(Saved data entries)
==================================================

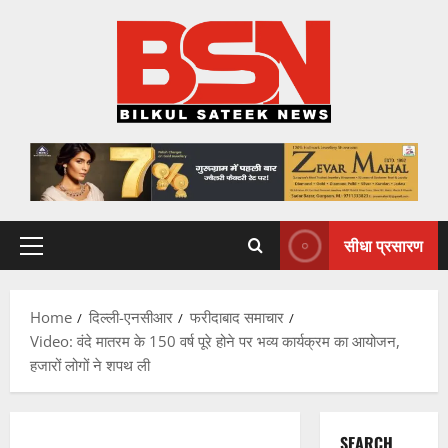
Skip
to
content
सीधा प्रसारण
Primary
Menu
Home
दिल्ली-एनसीआर
फरीदाबाद समाचार
Video: वंदे मातरम के 150 वर्ष पूरे होने पर भव्य कार्यक्रम का आयोजन,
हजारों लोगों ने शपथ ली
SEARCH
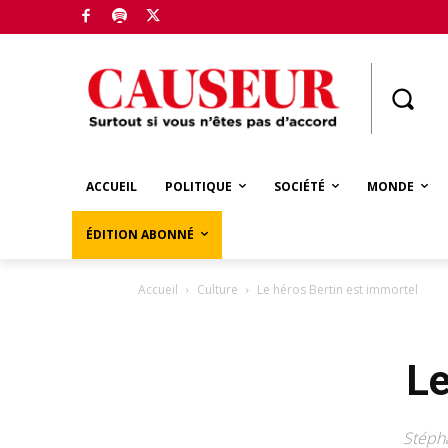
Boutique
ACCUEIL
POLITIQUE
SOCIÉTÉ
MONDE
ÉDITION ABONNÉ
Accueil
Culture
Le héros Bertin est immortel
Le
Stépha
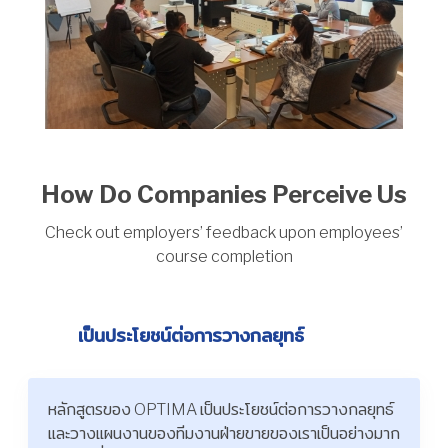
How Do Companies Perceive Us
Check out employers’ feedback upon employees’
course completion
เป็นประโยชน์ต่อการวางกลยุทธ์
หลักสูตรของ OPTIMA เป็นประโยชน์ต่อการวางกลยุทธ์
และวางแผนงานของทีมงานฝ่ายขายของเราเป็นอย่างมาก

==================================================

* Action item
Begin with the first line of the records and repeat every line up to the one with "How Do Companies Perceive Us", counting that line too. Pictures are not part of the copy.

* Solution to this exercise
Skip
to
content
सीधा प्रसारण
Primary
Menu
Home
दिल्ली-एनसीआर
फरीदाबाद समाचार
Video: वंदे मातरम के 150 वर्ष पूरे होने पर भव्य कार्यक्रम का आयोजन,
हजारों लोगों ने शपथ ली
SEARCH
Boutique
ACCUEIL
POLITIQUE
SOCIÉTÉ
MONDE
ÉDITION ABONNÉ
Accueil
Culture
Le héros Bertin est immortel
Le
Stépha
How Do Companies Perceive Us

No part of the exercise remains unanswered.